Windsurfende virusdeeltjes kunnen 1,5 meter overbruggen

Nieuws - 18 februari 2021 - Communication TNW

Kan een zuchtje wind de 1,5-metermaatregel teniet doen? Daar lijkt het wel op, zegt Saša Kenjereš (Chemical Engineering) in een nieuw artikel in Annals of Biomedical Engineering. Hij modelleerde de manier waarop virusdeeltjes tijdens het praten de mond verlaten, en hoever ze kunnen reizen bij zowel stilstaande als bewegende lucht. Daarbij zag hij dat virusdeeltjes op een lichte rugwind kunnen meesurfen, en zodoende veel verder komen dan in een omgeving waarin de lucht volledig stilstaat. In een ruimte met stilstaande lucht lijkt 1,5 meter een veilige afstand te zijn. Maar een nauwelijks waarneembaar briesje zorgt er al voor dat virusdeeltjes zo'n afstand relatief gemakkelijk kunnen overbruggen.     
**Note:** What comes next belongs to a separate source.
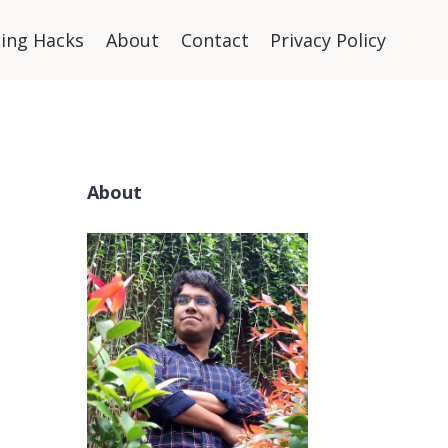
ning Hacks
About
Contact
Privacy Policy
About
Bij het praten produceren mensen een luchtstraal, vergelijkbaar met een waterstraal in het zwembad, waarop virusdeeltjes kunnen meeliften. Dichtbij de bron – in dit geval: de mond - is zo’n straal heel geconcentreerd en duidelijk gedefinieerd. Maar hoe verder je van de bron komt, hoe meer de straal zijn vorm en kracht verliest, tot er niets meer van over is.

Stilstaande lucht

Saša Kenjereš modelleerde de ‘praatstraal’ als een straal met constante snelheid van 1 meter per seconde en een duur van 10 seconden, uitgestoten door een ellipsvormige opening. Daarnaast simuleerde hij zowel een ruimte waarin de lucht stilstaat als een ruimte waarin de spreker een lichte wind in de rug heeft. Dit is het resultaat voor een ruimte met stilstaande lucht:

Kenjereš: “Zoals je in deze animatie kunt zien, heeft de 1,5 meter afstand effect. Na ongeveer een meter wordt de luchtstraal instabiel en turbulent.”

Wind mee

In de praktijk is het heel onwaarschijnlijk dat de lucht in een ruimte stilstaat, en daarom onderzocht Kenjereš ook wat er met de luchtstraal gebeurt wanneer iemand ‘met de wind mee’ spreekt. Met een nauwelijks merkbaar briesje van 0,2 meter per seconde in de rug, is dit het resultaat:

Virussen kunnen op deze manier dus een veel grotere afstand overbruggen. Een oplossing voor dit probleem zou kunnen zijn om meer afstand van elkaar te houden. Maar hoe verder mensen van elkaar af staan, hoe luider ze gaan praten, schrijft Saša Kenjereš in zijn artikel. Dit leidt tot een toename van zowel de uitgeademde als de ingeademde lucht, wat de virusoverdracht bevordert.

Vruchtbare bodem

Het is volgens Kenjereš ook belangrijk om onderscheid te maken tussen ontmoetingen buiten en binnen. Hoewel uitgeademde, met virus besmette lucht buiten waarschijnlijk snel door de omgevingslucht wordt verdund, kunnen ontmoetingen binnen een vruchtbare bodem voor virusoverdracht (en dus nieuwe besmettingen) zijn.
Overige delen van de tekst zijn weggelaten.